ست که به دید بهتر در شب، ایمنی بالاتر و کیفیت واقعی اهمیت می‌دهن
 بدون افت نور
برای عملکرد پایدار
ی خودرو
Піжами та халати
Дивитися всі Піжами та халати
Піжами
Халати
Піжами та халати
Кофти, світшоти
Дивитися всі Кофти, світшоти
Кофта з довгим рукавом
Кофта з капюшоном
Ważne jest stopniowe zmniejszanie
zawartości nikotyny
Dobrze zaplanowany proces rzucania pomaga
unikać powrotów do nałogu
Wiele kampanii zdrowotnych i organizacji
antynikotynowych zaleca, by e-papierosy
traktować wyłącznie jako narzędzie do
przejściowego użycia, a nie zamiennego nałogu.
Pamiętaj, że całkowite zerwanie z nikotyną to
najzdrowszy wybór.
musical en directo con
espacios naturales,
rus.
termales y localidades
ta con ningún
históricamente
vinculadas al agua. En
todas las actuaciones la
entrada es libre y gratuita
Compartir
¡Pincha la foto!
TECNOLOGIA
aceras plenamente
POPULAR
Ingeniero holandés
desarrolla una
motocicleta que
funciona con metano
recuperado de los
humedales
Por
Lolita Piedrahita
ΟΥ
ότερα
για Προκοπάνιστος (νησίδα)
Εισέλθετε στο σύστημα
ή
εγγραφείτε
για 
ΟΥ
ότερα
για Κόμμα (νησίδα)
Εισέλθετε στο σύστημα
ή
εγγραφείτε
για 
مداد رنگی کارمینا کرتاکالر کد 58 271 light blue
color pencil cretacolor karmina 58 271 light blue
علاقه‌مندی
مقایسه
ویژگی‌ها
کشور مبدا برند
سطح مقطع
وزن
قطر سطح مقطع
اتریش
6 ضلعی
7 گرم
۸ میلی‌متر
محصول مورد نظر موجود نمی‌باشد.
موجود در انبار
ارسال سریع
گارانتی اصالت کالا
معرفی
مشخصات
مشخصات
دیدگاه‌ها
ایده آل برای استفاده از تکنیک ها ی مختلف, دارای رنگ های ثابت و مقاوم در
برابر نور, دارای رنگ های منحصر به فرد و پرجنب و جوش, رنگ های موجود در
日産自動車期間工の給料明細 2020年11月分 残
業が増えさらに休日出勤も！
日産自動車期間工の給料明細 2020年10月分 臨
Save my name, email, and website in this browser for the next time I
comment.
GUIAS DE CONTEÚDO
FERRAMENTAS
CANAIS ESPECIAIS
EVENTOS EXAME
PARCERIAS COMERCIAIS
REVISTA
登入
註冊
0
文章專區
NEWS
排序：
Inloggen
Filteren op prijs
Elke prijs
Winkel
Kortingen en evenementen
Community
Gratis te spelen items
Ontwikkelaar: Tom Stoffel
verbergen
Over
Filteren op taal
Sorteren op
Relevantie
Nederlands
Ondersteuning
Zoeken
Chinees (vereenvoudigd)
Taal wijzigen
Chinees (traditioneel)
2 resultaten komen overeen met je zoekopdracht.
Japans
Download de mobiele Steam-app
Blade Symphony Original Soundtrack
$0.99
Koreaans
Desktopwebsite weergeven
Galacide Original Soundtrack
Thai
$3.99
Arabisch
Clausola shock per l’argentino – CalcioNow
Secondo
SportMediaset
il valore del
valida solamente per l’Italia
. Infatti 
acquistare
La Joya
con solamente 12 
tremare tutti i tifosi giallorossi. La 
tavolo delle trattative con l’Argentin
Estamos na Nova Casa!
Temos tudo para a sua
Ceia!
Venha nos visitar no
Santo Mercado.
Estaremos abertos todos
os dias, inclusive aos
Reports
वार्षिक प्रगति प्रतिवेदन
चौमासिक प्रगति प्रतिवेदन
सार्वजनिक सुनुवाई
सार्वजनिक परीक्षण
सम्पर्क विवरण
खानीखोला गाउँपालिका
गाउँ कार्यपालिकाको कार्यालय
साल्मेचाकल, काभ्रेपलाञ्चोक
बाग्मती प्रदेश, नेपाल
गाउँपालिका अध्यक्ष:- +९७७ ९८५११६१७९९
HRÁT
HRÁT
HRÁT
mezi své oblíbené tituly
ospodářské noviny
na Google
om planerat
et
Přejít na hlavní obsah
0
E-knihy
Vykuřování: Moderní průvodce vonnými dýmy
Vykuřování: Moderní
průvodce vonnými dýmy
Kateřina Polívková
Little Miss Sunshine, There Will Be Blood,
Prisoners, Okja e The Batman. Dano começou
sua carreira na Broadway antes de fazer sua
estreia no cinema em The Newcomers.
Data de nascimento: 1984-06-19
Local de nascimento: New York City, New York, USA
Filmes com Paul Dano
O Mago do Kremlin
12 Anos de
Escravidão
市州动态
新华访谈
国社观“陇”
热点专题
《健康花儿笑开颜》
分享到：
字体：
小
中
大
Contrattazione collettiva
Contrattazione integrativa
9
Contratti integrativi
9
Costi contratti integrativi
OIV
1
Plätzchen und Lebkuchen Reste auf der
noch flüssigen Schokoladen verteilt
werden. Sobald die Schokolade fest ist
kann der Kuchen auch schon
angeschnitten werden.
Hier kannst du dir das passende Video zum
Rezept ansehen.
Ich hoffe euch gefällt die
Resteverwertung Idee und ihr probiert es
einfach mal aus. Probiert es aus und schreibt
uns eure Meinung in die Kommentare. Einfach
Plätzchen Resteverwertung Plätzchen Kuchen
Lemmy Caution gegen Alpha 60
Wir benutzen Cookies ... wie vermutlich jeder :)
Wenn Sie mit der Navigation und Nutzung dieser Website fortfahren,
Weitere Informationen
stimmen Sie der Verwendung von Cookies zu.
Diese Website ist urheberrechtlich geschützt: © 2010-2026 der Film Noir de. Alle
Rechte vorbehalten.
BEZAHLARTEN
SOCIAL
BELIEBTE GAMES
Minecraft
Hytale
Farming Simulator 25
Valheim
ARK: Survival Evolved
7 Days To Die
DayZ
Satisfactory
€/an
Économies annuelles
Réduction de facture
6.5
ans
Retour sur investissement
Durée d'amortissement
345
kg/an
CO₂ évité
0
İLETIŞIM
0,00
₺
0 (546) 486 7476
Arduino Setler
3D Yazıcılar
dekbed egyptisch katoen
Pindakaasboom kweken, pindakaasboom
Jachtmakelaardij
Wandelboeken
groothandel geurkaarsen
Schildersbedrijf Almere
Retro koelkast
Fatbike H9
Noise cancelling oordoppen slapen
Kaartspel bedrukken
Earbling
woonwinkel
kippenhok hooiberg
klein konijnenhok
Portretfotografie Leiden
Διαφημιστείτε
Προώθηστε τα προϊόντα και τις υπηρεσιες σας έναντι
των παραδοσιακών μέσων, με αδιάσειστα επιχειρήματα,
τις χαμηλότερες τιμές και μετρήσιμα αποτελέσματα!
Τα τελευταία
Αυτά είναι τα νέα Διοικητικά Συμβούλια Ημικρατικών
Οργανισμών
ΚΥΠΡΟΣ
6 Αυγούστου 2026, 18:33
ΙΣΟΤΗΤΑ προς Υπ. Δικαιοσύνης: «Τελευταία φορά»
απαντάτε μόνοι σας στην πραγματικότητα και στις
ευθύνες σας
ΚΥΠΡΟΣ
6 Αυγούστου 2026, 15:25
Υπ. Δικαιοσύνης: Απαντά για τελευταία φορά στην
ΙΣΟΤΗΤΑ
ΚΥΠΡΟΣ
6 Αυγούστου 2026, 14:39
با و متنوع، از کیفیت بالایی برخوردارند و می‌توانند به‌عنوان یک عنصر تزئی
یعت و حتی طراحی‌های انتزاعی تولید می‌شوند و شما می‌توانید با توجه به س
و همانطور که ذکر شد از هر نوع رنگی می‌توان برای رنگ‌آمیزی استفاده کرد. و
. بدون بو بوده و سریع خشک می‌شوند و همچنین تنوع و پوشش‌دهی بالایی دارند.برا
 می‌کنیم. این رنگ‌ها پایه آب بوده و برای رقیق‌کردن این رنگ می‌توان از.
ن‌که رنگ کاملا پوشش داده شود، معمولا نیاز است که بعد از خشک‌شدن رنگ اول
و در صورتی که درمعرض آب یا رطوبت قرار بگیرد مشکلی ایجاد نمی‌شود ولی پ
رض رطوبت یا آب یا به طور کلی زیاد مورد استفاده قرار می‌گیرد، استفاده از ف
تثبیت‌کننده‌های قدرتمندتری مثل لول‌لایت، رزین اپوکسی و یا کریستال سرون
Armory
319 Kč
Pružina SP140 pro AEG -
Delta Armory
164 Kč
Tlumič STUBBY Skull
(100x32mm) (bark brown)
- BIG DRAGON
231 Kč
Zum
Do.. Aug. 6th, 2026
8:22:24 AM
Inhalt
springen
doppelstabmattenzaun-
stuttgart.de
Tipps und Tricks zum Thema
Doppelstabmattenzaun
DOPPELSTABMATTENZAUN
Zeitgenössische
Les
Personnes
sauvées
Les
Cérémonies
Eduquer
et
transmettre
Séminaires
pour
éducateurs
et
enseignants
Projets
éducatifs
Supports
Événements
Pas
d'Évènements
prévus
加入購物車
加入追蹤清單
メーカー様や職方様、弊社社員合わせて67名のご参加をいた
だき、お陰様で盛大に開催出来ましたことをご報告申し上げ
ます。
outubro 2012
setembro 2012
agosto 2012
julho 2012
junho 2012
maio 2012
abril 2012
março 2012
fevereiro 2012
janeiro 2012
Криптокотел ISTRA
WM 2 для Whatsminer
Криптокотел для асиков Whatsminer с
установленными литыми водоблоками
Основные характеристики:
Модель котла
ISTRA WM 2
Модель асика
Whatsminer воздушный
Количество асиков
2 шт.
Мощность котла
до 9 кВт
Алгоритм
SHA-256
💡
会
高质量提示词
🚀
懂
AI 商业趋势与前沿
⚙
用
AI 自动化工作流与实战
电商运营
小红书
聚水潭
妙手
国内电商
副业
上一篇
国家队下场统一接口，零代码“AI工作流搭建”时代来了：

* * * * * * * * *

*Work required*:
The range runs from the line with "termales y localidades" up to and including the line with "con solamente 12" in the listing above; please write out exactly those lines and nothing more.

*Response*:
termales y localidades
ta con ningún
históricamente
vinculadas al agua. En
todas las actuaciones la
entrada es libre y gratuita
Compartir
¡Pincha la foto!
TECNOLOGIA
aceras plenamente
POPULAR
Ingeniero holandés
desarrolla una
motocicleta que
funciona con metano
recuperado de los
humedales
Por
Lolita Piedrahita
ΟΥ
ότερα
για Προκοπάνιστος (νησίδα)
Εισέλθετε στο σύστημα
ή
εγγραφείτε
για 
ΟΥ
ότερα
για Κόμμα (νησίδα)
Εισέλθετε στο σύστημα
ή
εγγραφείτε
για 
مداد رنگی کارمینا کرتاکالر کد 58 271 light blue
color pencil cretacolor karmina 58 271 light blue
علاقه‌مندی
مقایسه
ویژگی‌ها
کشور مبدا برند
سطح مقطع
وزن
قطر سطح مقطع
اتریش
6 ضلعی
7 گرم
۸ میلی‌متر
محصول مورد نظر موجود نمی‌باشد.
موجود در انبار
ارسال سریع
گارانتی اصالت کالا
معرفی
مشخصات
مشخصات
دیدگاه‌ها
ایده آل برای استفاده از تکنیک ها ی مختلف, دارای رنگ های ثابت و مقاوم در
برابر نور, دارای رنگ های منحصر به فرد و پرجنب و جوش, رنگ های موجود در
日産自動車期間工の給料明細 2020年11月分 残
業が増えさらに休日出勤も！
日産自動車期間工の給料明細 2020年10月分 臨
Save my name, email, and website in this browser for the next time I
comment.
GUIAS DE CONTEÚDO
FERRAMENTAS
CANAIS ESPECIAIS
EVENTOS EXAME
PARCERIAS COMERCIAIS
REVISTA
登入
註冊
0
文章專區
NEWS
排序：
Inloggen
Filteren op prijs
Elke prijs
Winkel
Kortingen en evenementen
Community
Gratis te spelen items
Ontwikkelaar: Tom Stoffel
verbergen
Over
Filteren op taal
Sorteren op
Relevantie
Nederlands
Ondersteuning
Zoeken
Chinees (vereenvoudigd)
Taal wijzigen
Chinees (traditioneel)
2 resultaten komen overeen met je zoekopdracht.
Japans
Download de mobiele Steam-app
Blade Symphony Original Soundtrack
$0.99
Koreaans
Desktopwebsite weergeven
Galacide Original Soundtrack
Thai
$3.99
Arabisch
Clausola shock per l’argentino – CalcioNow
Secondo
SportMediaset
il valore del
valida solamente per l’Italia
. Infatti 
acquistare
La Joya
con solamente 12 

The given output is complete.